A more tangible pitfall I see people falling into is testing LLM code generation using something like ChatGPT and not considering more involved usage of LLMs via interfaces more suited for software development. The best results I've managed to realize on our codebase have not been with ChatGPT or IDEs like Cursor, but a series of processes that iterate over our full codebase multiple times to extract various levels of resuable insights, like general development patterns, error handling patterns, RBAC-related patterns, extracting example tasks for common types of tasks based on git commit histories (i.e. adding a new API endpoint related to XYZ), common bugs or failure patterns (again by looking through git commit histories), which create a sort of library of higher-level context and reusable concepts. Feeding this into o1, and having a pre-defined "call graph" of prompts to validate the output, fix identified issues, consider past errors in similar types of commits and past executions, etc has produced some very good results for us so far. I've also found much more success with ad-hoc questions after writing a small static analyzer to trace imports, variable references->declarations, etc, to isolate the portions of the codebase to use for context rather than RAG-based searching that a lot of LLM-centric development tools seem to use. It's also worth mentioning that performance quality seems to be very much influenced by language; I thankfully primarily work with Python codebases, though I've had success using it against (smaller) Rust codebases as well.

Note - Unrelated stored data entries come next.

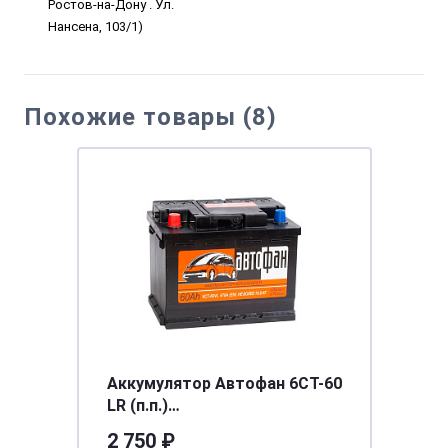
Ростов-на-Дону . Ул.
Нансена, 103/1)
Похожие товары (8)
Аккумулятор Автофан 6СТ-60
LR (п.п.)
[д242ш175в190/470EN] [L2]
2 750 ₽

Sometimes if it's as much work to setup and keep the tech running compared to writing it, it can be worth thinking about the tradeoffs.

A person with experience knowing how to push LLMs to output the perfect little function or utility to solve a problem, and collect enough of them to get somewhere is the interesting piece.


This sounds nice, but it also sounds like a ton of work to set up we don't have time for. Local models that don't require us to send our codebase to Microsoft or OpenAI would be something I'm sure we'd be willing to try out.

I'd love it if more companies were actually considering real engineering needs to provide products in this space. Until then, I have yet to see any compelling evidence that the current chatbot models can consistently produce anything useful for my particular work other than the occasional SQL query.